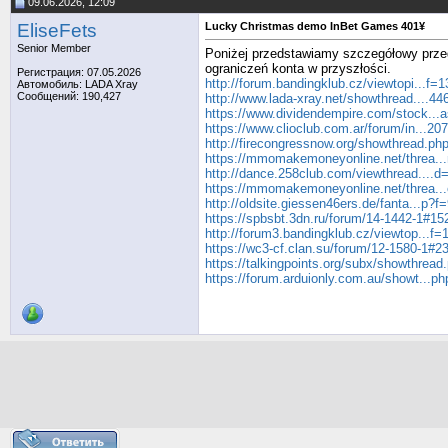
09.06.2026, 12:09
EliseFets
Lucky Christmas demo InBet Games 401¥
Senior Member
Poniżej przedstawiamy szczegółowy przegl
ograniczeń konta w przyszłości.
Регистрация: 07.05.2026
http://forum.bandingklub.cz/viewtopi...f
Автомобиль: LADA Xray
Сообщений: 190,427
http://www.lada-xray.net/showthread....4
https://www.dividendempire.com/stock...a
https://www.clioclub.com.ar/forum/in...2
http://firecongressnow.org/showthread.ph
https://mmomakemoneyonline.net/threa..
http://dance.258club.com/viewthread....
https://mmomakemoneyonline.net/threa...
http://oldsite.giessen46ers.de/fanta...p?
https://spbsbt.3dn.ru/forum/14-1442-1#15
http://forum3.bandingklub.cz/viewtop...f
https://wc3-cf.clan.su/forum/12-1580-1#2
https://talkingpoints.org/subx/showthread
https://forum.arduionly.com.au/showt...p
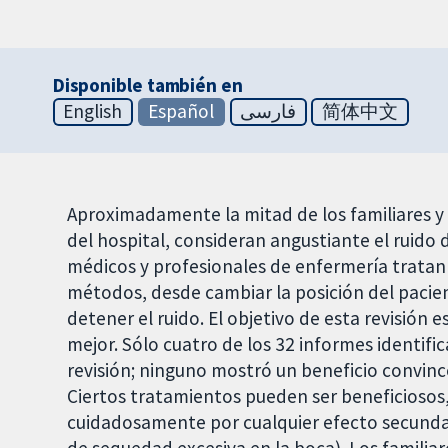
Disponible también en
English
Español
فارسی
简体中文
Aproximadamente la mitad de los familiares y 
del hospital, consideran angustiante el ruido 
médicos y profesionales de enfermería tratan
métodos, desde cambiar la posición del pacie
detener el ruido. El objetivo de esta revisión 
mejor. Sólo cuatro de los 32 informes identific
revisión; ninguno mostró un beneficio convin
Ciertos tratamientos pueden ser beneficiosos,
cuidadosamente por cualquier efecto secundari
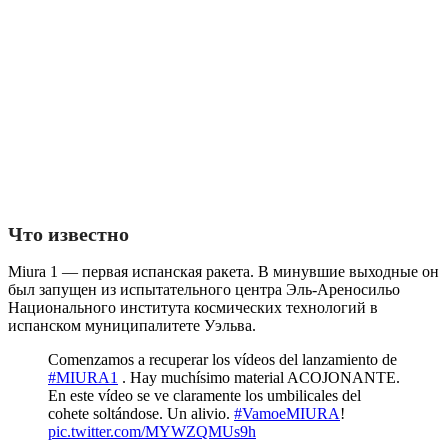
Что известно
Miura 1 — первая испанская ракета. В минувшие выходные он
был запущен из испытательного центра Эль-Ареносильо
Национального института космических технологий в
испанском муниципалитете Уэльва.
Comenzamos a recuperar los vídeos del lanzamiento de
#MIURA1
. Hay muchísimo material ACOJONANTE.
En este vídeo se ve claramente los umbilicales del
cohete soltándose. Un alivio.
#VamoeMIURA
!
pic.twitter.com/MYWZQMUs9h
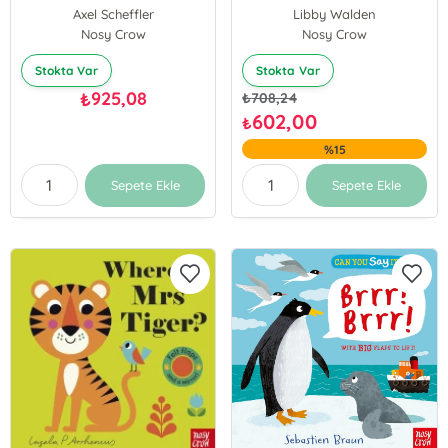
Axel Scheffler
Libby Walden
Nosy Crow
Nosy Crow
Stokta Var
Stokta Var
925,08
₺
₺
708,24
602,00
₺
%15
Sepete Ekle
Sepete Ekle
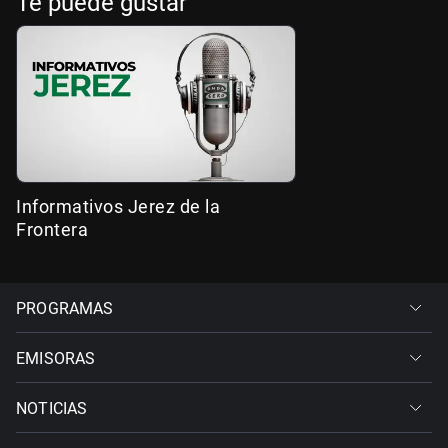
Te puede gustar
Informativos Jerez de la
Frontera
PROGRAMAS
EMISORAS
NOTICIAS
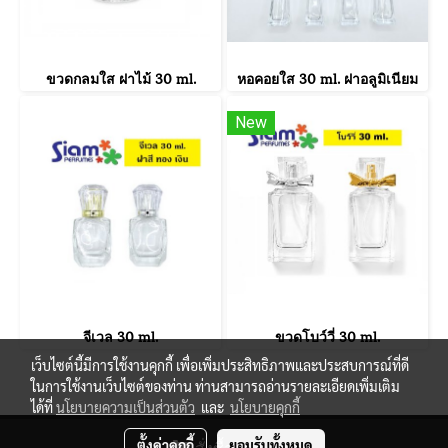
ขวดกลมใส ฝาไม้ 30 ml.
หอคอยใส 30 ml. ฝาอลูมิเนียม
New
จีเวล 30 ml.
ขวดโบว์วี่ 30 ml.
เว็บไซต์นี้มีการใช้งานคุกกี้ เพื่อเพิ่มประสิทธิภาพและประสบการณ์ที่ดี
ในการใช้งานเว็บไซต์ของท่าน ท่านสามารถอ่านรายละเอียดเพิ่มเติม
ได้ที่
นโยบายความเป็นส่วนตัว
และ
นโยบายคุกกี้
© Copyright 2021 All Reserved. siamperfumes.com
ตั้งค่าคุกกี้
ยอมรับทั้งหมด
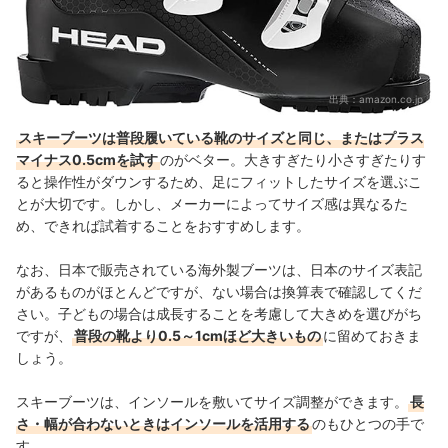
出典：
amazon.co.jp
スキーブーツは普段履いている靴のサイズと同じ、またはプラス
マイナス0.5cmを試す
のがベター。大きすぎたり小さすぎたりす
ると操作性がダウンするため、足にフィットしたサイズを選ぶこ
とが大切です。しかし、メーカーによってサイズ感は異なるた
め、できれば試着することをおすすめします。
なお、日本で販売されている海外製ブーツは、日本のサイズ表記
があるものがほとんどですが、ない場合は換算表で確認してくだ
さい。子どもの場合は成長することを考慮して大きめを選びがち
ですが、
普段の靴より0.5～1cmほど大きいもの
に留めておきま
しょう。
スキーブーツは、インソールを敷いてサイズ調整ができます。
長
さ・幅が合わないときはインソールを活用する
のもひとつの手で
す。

**Task brief**
Report only the number of lines that hold the string "bandingklub" in this listing.

**Exercise output**
2